Written by Marta Foresti

Explainer

​Last week the UK was holding firm on its pledge not to increase the number of Syrian refugees it would accept; this week David Cameron announced that his government would resettle 20,000 more Syrians living in camps bordering Syria, while doing ‘all it can’ to end the conflict in the country.

This is a remarkable political U-turn – mainly triggered by the response to a single picture of desperation. Is it good enough, and will it make a real difference to the current crisis?

Like others I felt sad and angry seeing Aylan’s lifeless body on the beach. He could have been my son. I found the courage of men, women and children walking across Hungary inspiring. At the end of the week, I was moved and uplifted by the scenes at the train station in Munich.
 

A single picture has changed the conversation – what next?

In many ways it felt good to wake up on a Monday morning knowing that something has actually changed: the image has made a difference, the mood music has turned more urgent and politicians have been forced to react. Something will now be done about this humanitarian crisis.

This change of heart is less surprising to those in the aid world: we have learnt that images, especially those of suffering children, have a lot of power.

In the 1980s the images of starving children from Biafra brought hunger and starvation to the world’s attention. This was followed, in the 1990s and 2000s, by unprecedented pledges to end world poverty. Today the UK is committed to giving 0.7% of its GDP in aid to developing countries and leads the way in global development efforts.

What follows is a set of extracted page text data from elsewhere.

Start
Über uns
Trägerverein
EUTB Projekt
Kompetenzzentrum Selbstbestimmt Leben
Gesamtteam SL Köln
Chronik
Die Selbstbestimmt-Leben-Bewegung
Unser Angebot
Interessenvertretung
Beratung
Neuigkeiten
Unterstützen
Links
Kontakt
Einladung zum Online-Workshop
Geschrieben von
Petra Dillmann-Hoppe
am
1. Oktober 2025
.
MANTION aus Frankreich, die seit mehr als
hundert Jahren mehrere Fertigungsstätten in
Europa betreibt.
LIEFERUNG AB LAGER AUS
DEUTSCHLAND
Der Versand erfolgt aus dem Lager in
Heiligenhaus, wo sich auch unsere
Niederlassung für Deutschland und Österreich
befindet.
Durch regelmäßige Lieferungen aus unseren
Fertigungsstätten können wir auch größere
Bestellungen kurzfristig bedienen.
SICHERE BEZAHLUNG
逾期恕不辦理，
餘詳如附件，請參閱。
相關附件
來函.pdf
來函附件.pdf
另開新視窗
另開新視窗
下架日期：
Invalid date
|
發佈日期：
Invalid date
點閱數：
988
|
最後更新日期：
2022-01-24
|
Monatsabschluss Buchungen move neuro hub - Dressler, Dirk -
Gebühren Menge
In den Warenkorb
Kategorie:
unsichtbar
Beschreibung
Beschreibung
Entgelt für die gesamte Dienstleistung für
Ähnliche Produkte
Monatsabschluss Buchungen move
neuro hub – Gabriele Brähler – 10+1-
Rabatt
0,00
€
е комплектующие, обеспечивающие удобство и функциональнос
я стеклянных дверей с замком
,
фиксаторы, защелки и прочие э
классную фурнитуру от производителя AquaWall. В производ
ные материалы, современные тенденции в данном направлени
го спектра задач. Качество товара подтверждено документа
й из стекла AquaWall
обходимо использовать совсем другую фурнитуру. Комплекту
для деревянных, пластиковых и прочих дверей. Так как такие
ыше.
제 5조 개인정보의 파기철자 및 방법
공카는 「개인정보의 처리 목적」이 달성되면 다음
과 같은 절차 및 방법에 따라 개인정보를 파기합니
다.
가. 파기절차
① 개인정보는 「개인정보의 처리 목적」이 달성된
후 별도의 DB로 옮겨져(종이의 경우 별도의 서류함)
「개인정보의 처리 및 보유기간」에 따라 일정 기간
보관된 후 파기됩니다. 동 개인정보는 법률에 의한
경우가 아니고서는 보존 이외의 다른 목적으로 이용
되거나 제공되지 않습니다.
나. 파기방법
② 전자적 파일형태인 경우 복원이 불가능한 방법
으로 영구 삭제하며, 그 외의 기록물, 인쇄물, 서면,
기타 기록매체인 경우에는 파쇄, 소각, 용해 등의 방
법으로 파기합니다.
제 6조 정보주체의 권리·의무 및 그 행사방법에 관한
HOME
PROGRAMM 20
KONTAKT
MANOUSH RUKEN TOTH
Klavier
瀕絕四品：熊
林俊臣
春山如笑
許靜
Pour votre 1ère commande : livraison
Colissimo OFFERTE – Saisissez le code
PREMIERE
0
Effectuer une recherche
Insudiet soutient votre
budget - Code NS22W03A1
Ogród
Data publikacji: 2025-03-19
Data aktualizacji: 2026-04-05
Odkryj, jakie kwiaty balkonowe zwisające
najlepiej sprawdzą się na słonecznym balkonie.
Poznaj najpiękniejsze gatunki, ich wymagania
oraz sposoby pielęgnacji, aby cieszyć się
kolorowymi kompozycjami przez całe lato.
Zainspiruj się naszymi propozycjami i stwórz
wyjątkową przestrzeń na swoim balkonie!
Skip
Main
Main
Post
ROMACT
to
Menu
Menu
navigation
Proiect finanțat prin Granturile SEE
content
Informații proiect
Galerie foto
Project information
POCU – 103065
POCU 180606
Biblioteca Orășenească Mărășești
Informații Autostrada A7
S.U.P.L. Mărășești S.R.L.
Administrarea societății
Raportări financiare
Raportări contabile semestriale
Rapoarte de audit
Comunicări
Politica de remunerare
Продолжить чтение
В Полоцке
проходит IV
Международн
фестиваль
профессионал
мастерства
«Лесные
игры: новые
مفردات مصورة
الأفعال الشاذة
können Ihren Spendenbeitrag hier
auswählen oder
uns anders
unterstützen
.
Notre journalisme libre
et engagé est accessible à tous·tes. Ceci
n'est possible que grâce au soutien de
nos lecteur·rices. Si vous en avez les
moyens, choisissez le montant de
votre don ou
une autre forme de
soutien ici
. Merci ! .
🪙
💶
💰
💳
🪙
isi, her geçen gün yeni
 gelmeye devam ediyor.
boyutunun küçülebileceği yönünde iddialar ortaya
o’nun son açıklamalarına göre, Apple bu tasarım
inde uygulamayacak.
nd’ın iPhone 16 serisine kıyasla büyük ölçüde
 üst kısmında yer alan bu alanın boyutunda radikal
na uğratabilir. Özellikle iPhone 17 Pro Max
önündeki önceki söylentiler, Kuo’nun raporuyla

But those pictures also did a lot of damage: recent debates on the 30th Live Aid anniversary stressed that the negative images that still dominate aid campaigns distort reality – of people’s lives, potential and opportunities – in Africa and beyond. They insult and offend people in these countries, tired of being portrayed as the eternal victims.

We should not make the same mistake again – and this crisis is an opportunity to get it right.

The development sector has been too timid about migration

As we call on our political leaders to take action, let’s be clearer about what it is that we can do.

By ‘we’ I mean the development and humanitarian experts who know that this crisis is not a one off, and will require more than a short term emergency response. ‘We’ have plenty of evidence to demonstrate that far from being a problem, migration and human mobility is an integral and beneficial component of economic and social development – for both developed and developing countries.

‘We’ know that our ageing European continent and our struggling economies could do with more, not fewer migrants and refugees. ‘We’ can explain that long term solutions are possible. Our countries have learnt how to facilitate trade between countries, and the time has come to focus on finding ways to facilitate, not discourage people who want to move.

The development community and ‘we’ the experts have simply not done enough to engage with migration issues thus far: many NGOs have until recently been silent, and the global community has done too little to ensure that migration is at the heart of development efforts and strategies.

The Sustainable Development Goals may offer an opportunity to begin to correct this, having introduced human mobility and migration policies for the first time in a global development framework: we should seize this chance. We should not shy away from difficult conversations about what the role of aid is in all this, at home and abroad.  We should stop being so timid about migration.

While the images are on our screens and fresh in everyone’s minds let’s be clear that these people – not just refugees – walking across European borders are resilient, resourceful and knowledgeable human beings. All of them are vulnerable and need help, most of them are educated, many will be happy to go back home one day. And by the time they do, they will most likely have made a positive contribution to our countries and our own lives in the West.

So let’s change the tone of this conversation. As AC Grayling put it, ‘perhaps if we matched the courage and determination of migrants with our own, we would not take such a timid stance, but would welcome the opportunities that the times are bringing to our shores.’